The European Parliament and the Council worked hard to achieve a rapid adoption of this citizen-friendly regulation at first reading. I would like to thank all those who contributed to this success: the various Presidencies – in particular the Belgian and Hungarian Presidencies –, the Commission and the Members of this House. I would like to give particular thanks to the Chairs of the Committee on Constitutional Affairs (AFCO) and the Committee on Petitions (PETI), Carlo Casini and Erminia Mazzoni. I will ask you to come forward for the signing of the procedure. The four rapporteurs, Alain Lamassoure, Zita Gurmai, Diana Wallis and Gerald Häfner – I hope you are present and we can go through the procedure together – as well as the many other Members involved as shadow rapporteurs.

You can be proud of the work done for our citizens. With the Council we shall now sign this act into law but, before that, I will ask our guest, who will often be present in the European Parliament this half-year, Minister Martonyi, to say a few words.


  János Martonyi, President-in-Office of the Council. − Mr President, in this unique and solemn moment, I recall the early days of the European Convention when we were discussing how what used to be called the ‘democratic deficit of the European integration process’ could be eliminated, or at least reduced. There was a common goal which we all shared, and that was to enhance the democratic functioning of the European Union.

One way of doing that has just been found, and that is to foster the participation of the citizens themselves in the democratic life of the Union. That is how, and that is why, the right of the citizens’ initiative was included in the Treaty, and now citizens can approach the European Commission directly and invite it to submit a proposal for a legislative act of the European Union.

I firmly believe that this is a milestone on the path towards more democracy in the Union. It is also the first element of direct democracy. It establishes direct contact and dialogue between the institutions and citizens and encourages cross-border direct dialogue and cooperation. It also encourages a sense of ownership: Europe is not them – Europe is us, and Europe will develop as we shape it ourselves, all of us together. Yes, our motto, ‘A strong Europe with a human touch’ depends upon all of us.

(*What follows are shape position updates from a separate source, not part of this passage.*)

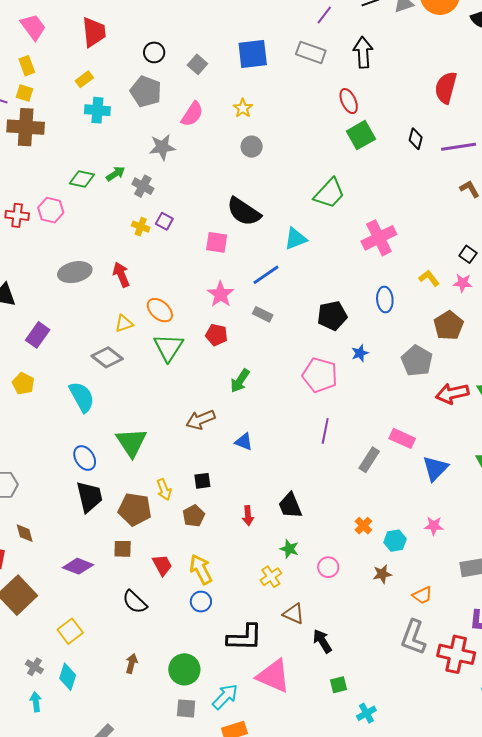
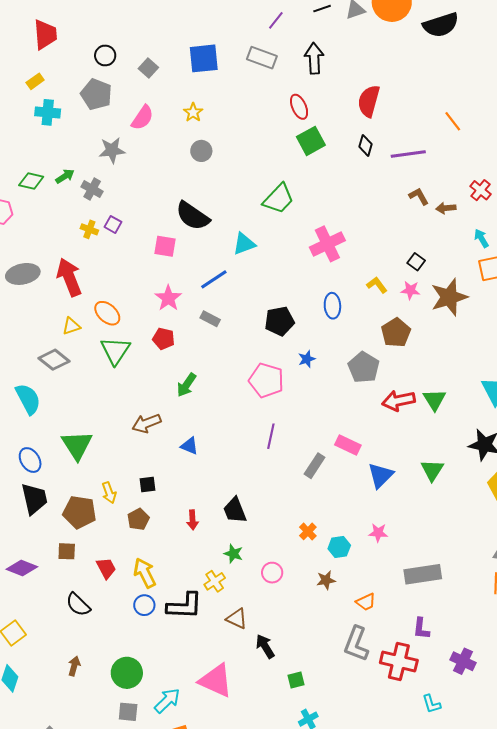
red semicircle: (446, 88) -> (369, 101), moved
red arrow: (121, 275) -> (69, 277), size x1.5
black L-shape: (245, 637) -> (185, 606), moved
green square: (339, 685) -> (296, 680), moved

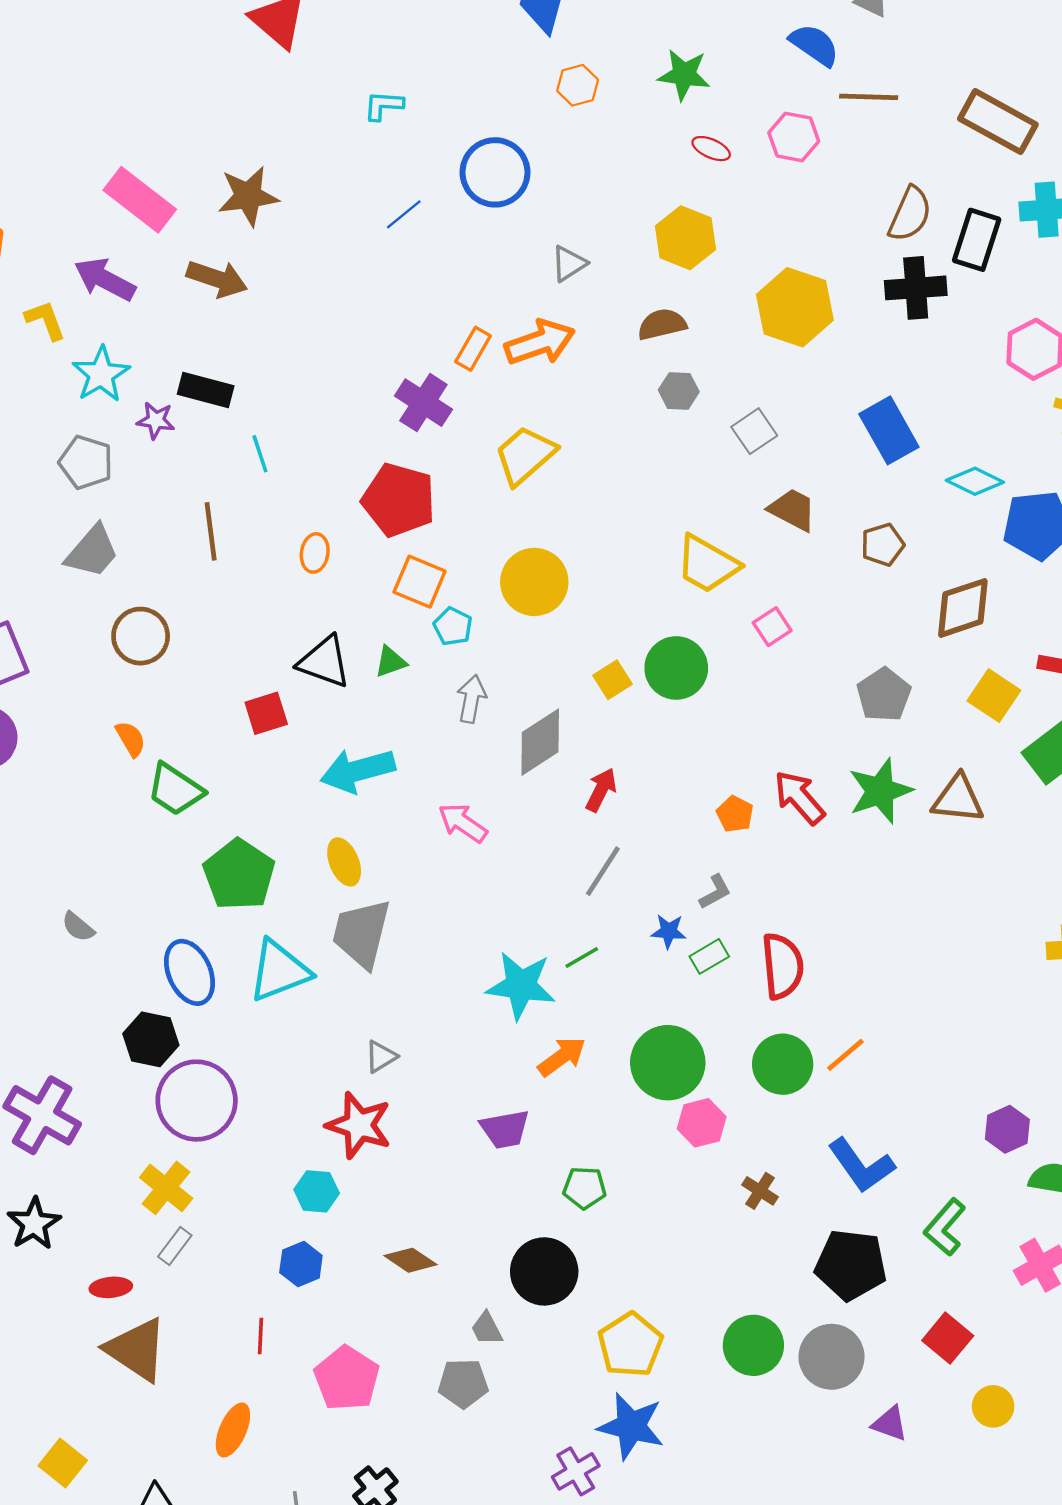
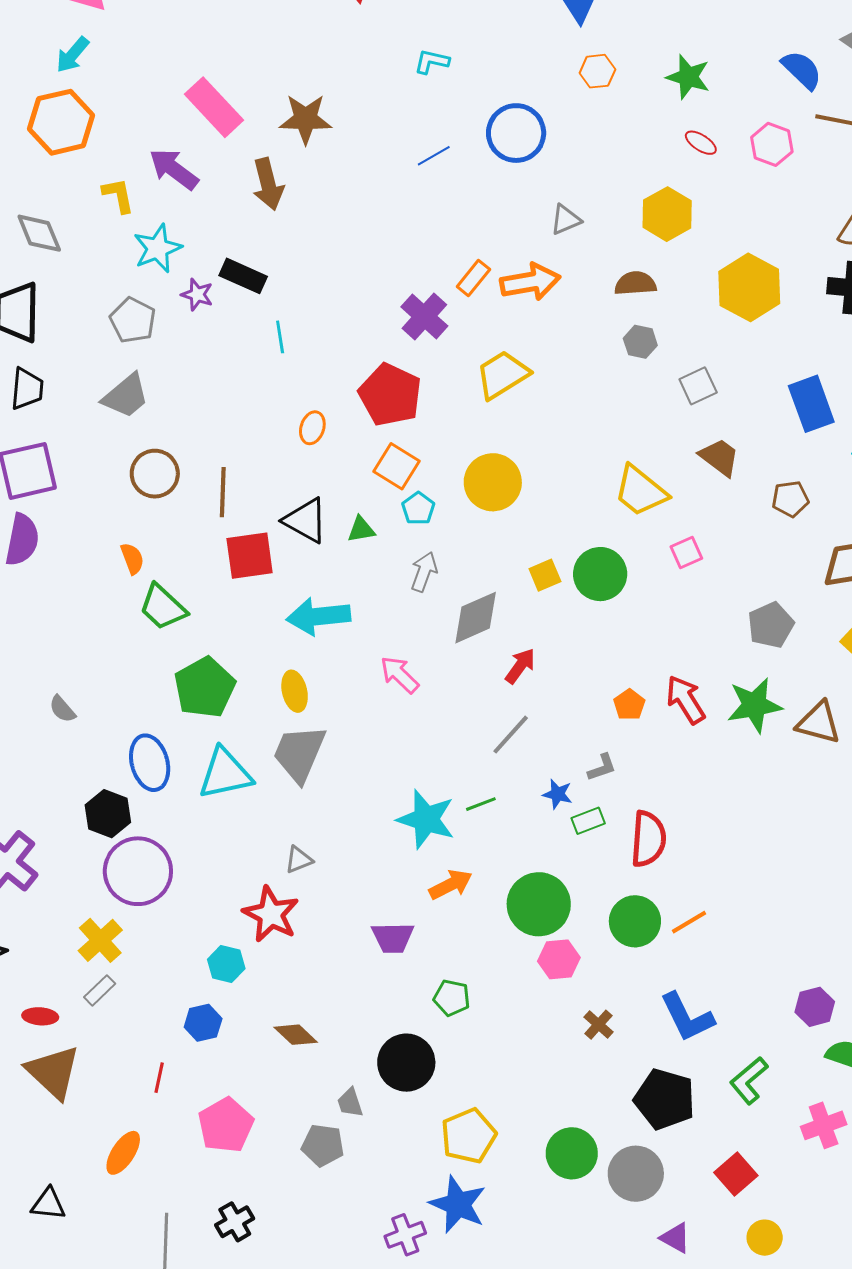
brown arrow: (217, 279) -> (268, 184), turned 48
brown line: (211, 531) -> (223, 492), moved
red square: (266, 713) -> (250, 556), size x1.4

To achieve these goals and to implement the Treaty, clear, simple and user-friendly rules of procedure had to be established. This has now been done and was the result of the good cooperation between all the institutions – the Commission, the Council and first and foremost, the European Parliament. I would like to extend my special thanks to Mr Maroš Šefčovič of the Commission; I would like to express my thanks to the Spanish and the Belgian Presidencies, both of them members of our trio; and very special thanks and congratulations also have to be extended to the European Parliament, to all those who were involved in this extremely important job: the chairs of the committees, and also the rapporteurs Alain Lamassoure, Zita Gurmai, Diana Wallis and Gerald Häfner, and all the other Members who participated in this extremely important work.

This is a demonstration of the excellent cooperation and understanding not only between the European institutions, but also among the different political families or groups. I can only express my hope that this cooperation and this understanding will have set a model for the future, both for the institutions and for the political groups.